[Collected data]

::::::

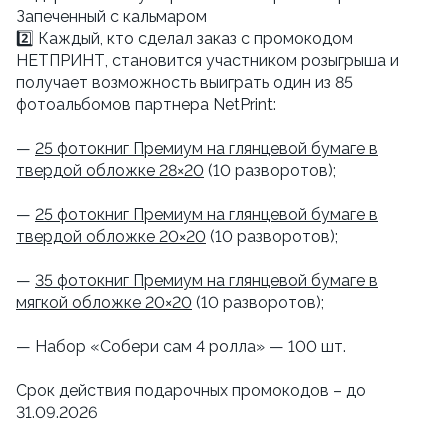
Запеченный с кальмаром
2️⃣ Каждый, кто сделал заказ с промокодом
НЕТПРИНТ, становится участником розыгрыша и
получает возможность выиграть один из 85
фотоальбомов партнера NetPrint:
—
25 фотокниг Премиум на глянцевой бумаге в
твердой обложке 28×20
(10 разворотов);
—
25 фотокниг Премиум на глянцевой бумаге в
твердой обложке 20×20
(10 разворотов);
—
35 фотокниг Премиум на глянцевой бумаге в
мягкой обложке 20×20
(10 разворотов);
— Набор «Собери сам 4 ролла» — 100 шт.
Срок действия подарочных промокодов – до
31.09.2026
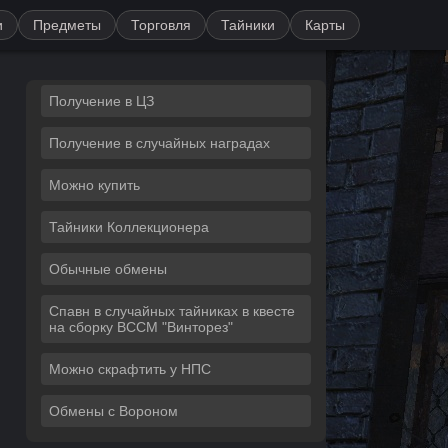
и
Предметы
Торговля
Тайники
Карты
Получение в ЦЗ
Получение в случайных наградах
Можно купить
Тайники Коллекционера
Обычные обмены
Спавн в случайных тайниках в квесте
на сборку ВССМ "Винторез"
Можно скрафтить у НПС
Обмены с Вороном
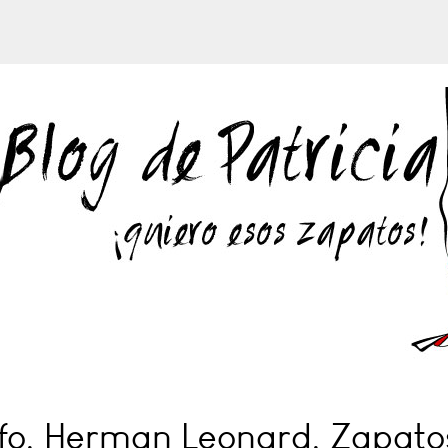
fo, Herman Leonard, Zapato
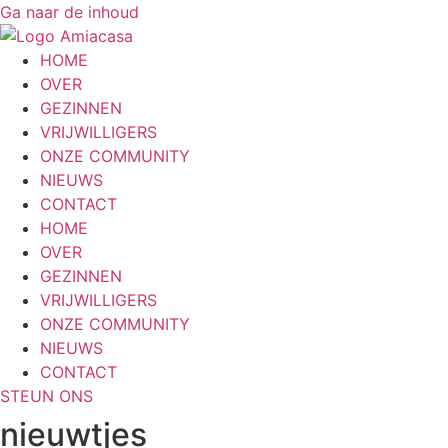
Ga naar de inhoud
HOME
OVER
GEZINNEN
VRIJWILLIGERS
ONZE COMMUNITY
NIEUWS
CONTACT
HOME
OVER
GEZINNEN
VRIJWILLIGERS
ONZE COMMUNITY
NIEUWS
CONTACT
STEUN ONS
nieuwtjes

::::::

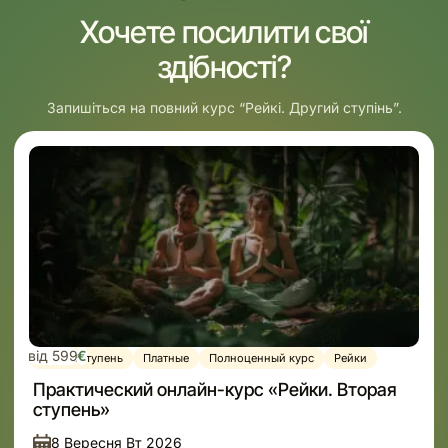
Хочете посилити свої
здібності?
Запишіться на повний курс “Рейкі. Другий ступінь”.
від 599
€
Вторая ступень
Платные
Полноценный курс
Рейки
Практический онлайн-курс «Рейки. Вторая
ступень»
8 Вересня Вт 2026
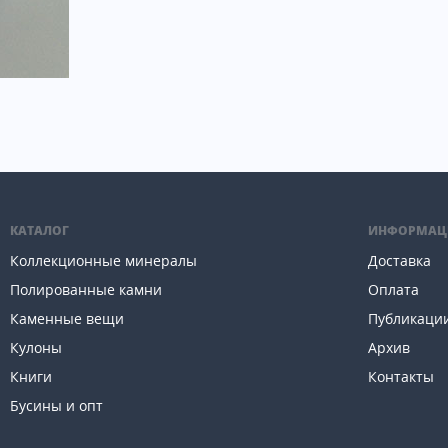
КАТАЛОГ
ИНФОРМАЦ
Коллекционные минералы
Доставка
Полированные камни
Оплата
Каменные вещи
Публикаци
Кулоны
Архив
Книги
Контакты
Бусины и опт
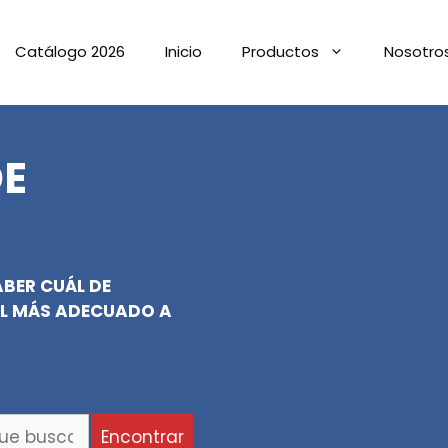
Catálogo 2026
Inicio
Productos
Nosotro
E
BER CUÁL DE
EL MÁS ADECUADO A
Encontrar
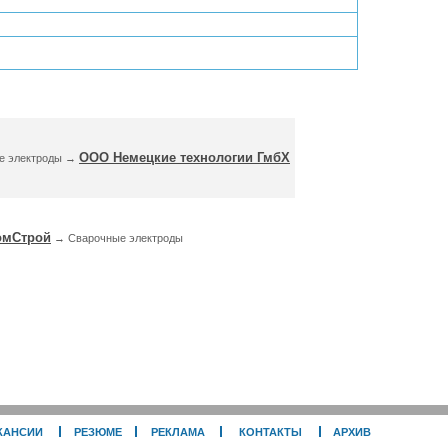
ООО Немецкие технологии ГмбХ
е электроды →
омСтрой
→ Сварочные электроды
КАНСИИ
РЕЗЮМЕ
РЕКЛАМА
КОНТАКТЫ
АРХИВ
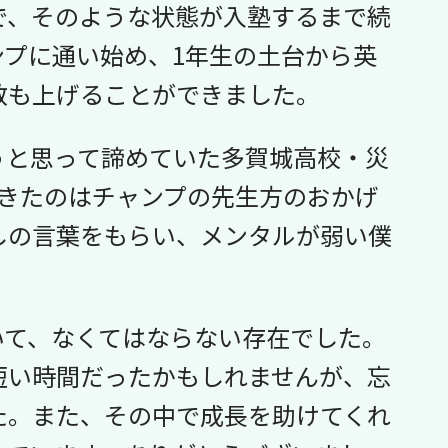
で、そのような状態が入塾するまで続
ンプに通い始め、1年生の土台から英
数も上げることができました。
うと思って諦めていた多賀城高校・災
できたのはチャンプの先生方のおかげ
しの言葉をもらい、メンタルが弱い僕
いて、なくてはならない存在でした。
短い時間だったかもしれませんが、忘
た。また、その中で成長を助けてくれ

::::::

**What needs to be done**
Search each line of the data above for "обложке", and copy the lines where it occurs.

**Result of the task**
твердой обложке 28×20
твердой обложке 20×20
мягкой обложке 20×20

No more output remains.